Depuis le 24 octobre, une loi promulguée par le parlement britannique autorise les employeurs à ouvrir et lire sans préavis le courrier électronique de leurs employés.

Le « Regulation of Invistigatory Act » étend de fait l'autorisation d'intrusion dans la vie privée depuis les affaires criminelles et la Sécurité Nationale jusque la « bonne gouvernance » des entreprises. Contrevenant à l'article 8 de la Convention Europénne des droits de l'Hommes de protection de la vie privée, cette scandaleuse décision est une grave dérive de l'attitude des gouvernements face au Web.

Face à ce dangereux préalable européen, la commission NTIC du PCF rappelle que :

1.Le droit à l'anonymat est un droit inaliénable, que ce soit dans le cadre d'Internet ou pas, que ce soit dans le domaine privé ou professionnel.

2.L'obsession de contrôle du contenu privé ou public du Web, de la part des Etats comme des grands groupes privés, est un recul frileux de civilisation face à la numérisation de la connaissance et à la mise en réseau des pratiques sociales ou professionnelles.
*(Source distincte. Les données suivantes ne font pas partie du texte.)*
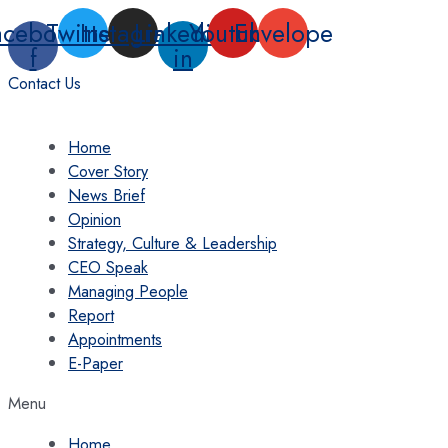
Skip
acebook-
Twitter
Instagram
Linkedin-
Youtube
Envelope
to
f
in
content
Contact Us
Home
Cover Story
News Brief
Opinion
Strategy, Culture & Leadership
CEO Speak
Managing People
Report
Appointments
E-Paper
Menu
Home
La législation des l'Internet doit être régi par les mêmes principes fondateurs que tout autre média d'information ; le débat public doit être le préalable à toute législation sur ce sujet qui concerne tous les citoyens. La loi existe et doit s'appliquer quel que soit le média. Une loi sur les contenus ne doit pas être supplanté par autant de lois qu'il y a de contenants.

3.La convergence des volontés de contrôle des citoyens et des salariés d'une part, et de constitution de base de données marketing géantes de « spamming » (envoi massif de courriers commerciaux non sollicités) représente un danger. La pression qu'elle engendre, et qui vient par exemple de se traduire par un recul législatif au Etats Unis dans le domaine du droit à l'opposition des internautes au spamming, doit être contrée par une volonté politique forte des législateurs européens.

Nous continuerons pour notre part à défendre une conception libre, décentralisée et non marchande de l'Internet, pour garantir le développement durable et l'utilité publique du réseau.